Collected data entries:
--------

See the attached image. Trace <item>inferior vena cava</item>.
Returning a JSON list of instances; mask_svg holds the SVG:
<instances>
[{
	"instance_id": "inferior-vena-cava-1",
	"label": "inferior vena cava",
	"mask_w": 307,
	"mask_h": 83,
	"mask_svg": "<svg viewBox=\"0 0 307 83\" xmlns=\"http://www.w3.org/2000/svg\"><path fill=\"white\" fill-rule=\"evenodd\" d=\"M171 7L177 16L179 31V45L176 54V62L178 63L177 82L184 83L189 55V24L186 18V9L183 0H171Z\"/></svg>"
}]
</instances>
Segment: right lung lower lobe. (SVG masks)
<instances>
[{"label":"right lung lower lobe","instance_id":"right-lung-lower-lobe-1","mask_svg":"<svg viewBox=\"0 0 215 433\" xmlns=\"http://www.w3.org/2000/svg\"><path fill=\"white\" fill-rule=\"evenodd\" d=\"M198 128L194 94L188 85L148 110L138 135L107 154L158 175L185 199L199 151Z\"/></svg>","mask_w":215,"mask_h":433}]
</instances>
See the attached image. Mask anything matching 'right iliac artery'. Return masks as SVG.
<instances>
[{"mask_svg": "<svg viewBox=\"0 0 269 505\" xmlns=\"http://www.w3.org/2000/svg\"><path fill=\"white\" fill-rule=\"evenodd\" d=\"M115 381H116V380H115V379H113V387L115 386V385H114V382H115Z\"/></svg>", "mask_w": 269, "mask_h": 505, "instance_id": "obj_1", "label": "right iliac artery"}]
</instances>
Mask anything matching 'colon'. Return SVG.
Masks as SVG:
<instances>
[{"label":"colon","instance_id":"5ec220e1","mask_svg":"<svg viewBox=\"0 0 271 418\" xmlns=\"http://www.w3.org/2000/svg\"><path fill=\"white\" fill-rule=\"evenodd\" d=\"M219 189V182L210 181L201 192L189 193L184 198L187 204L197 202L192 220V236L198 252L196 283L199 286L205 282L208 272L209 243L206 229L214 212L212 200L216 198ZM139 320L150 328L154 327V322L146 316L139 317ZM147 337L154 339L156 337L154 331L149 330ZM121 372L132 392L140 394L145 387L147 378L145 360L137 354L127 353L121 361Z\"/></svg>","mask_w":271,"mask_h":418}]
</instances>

--------

What is expected:
Copy every entry exactly, missing none.

Answer box:
See the attached image. Trace <item>inferior vena cava</item>.
Returning a JSON list of instances; mask_svg holds the SVG:
<instances>
[{
	"instance_id": "inferior-vena-cava-1",
	"label": "inferior vena cava",
	"mask_w": 307,
	"mask_h": 83,
	"mask_svg": "<svg viewBox=\"0 0 307 83\" xmlns=\"http://www.w3.org/2000/svg\"><path fill=\"white\" fill-rule=\"evenodd\" d=\"M171 7L177 16L179 31V45L176 54V62L178 63L177 82L184 83L189 55V24L186 18V9L183 0H171Z\"/></svg>"
}]
</instances>
Segment: right lung lower lobe. (SVG masks)
<instances>
[{"label":"right lung lower lobe","instance_id":"right-lung-lower-lobe-1","mask_svg":"<svg viewBox=\"0 0 215 433\" xmlns=\"http://www.w3.org/2000/svg\"><path fill=\"white\" fill-rule=\"evenodd\" d=\"M198 128L194 94L188 85L148 110L138 135L107 154L158 175L185 199L199 151Z\"/></svg>","mask_w":215,"mask_h":433}]
</instances>
See the attached image. Mask anything matching 'right iliac artery'. Return masks as SVG.
<instances>
[{"mask_svg": "<svg viewBox=\"0 0 269 505\" xmlns=\"http://www.w3.org/2000/svg\"><path fill=\"white\" fill-rule=\"evenodd\" d=\"M115 381H116V380H115V379H113V387L115 386V385H114V382H115Z\"/></svg>", "mask_w": 269, "mask_h": 505, "instance_id": "obj_1", "label": "right iliac artery"}]
</instances>
Mask anything matching 'colon'. Return SVG.
Masks as SVG:
<instances>
[{"label":"colon","instance_id":"5ec220e1","mask_svg":"<svg viewBox=\"0 0 271 418\" xmlns=\"http://www.w3.org/2000/svg\"><path fill=\"white\" fill-rule=\"evenodd\" d=\"M219 189V182L210 181L201 192L189 193L184 198L187 204L197 202L192 220V236L198 252L196 283L199 286L205 282L208 272L209 243L206 229L214 212L212 200L216 198ZM139 320L150 328L154 327V322L146 316L139 317ZM147 337L154 339L156 337L154 331L149 330ZM121 372L132 392L140 394L145 387L147 378L145 360L137 354L127 353L121 361Z\"/></svg>","mask_w":271,"mask_h":418}]
</instances>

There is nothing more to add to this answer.